На четвертый день она по-прежнему никак не реагировала, и я взял ее за руку. Не зная, способны ли слова выразить мое беспокойство, я понадеялся, что физический контакт может быть полезен. При моем первом прикосновении мышцы у нее напряглись и она вжалась в спинку стула. Я уже хотел было отпустить ее, как вдруг ощутил небольшой спад напряжения, поэтому продолжал держать ее за руку. Спустя несколько секунд я заметил, что она все больше и больше расслабляется. Я держал ее за руку несколько секунд, продолжая говорить с ней, как в первые несколько дней. Она по-прежнему молчала.
На следующий день она казалась еще более напряженной, чем обычно, но кое-что изменилось: она протянула мне сжатый кулак, отвернувшись и глядя в сторону. Сначала меня озадачил этот жест, но потом понял, что она хочет мне что-то показать. Я осторожно разжал ее пальцы и увидел скомканную записку: «Пожалуйста, помогите мне выразить то, что внутри».

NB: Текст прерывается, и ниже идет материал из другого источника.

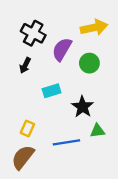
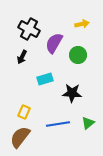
yellow arrow: (94, 28) -> (82, 24), size x0.6
black star: (83, 107) -> (72, 93), turned -30
green triangle: (97, 131) -> (88, 123), moved, turned -32

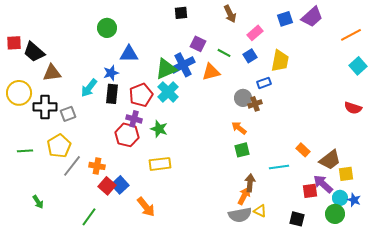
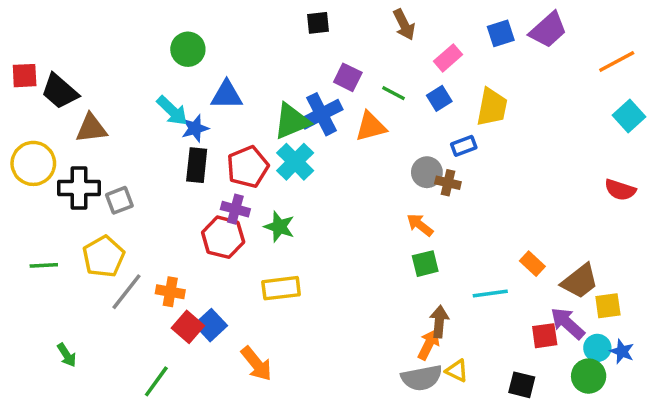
cyan arrow: (89, 88) -> (172, 111), moved, turned -84
brown cross: (255, 104) -> (448, 183), turned 32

Я был очень рад получить этот знак, что она хочет общаться. После часа уговоров девушка наконец медленно и со страхом произнесла первое предложение. Когда я в ответ высказал то, что понял, она, казалось, испытала облегчение и продолжала рассказывать, опасливо и постепенно. Спустя год она прислала мне копию следующих записей из своего дневника:
Я вышла из больницы после лечения сильными медикаментами и шоковой терапии. Это было примерно в апреле. Три предыдущих месяца – сплошная черная дыра, как и три с половиной года до того апреля.
Мне рассказывали, что после больницы я не ела, не разговаривала и не хотела вставать с кровати. Потом меня направили к доктору Розенбергу. Из следующих одного-двух месяцев я мало что помню – лишь то, как я сидела в его кабинете и говорила с ним.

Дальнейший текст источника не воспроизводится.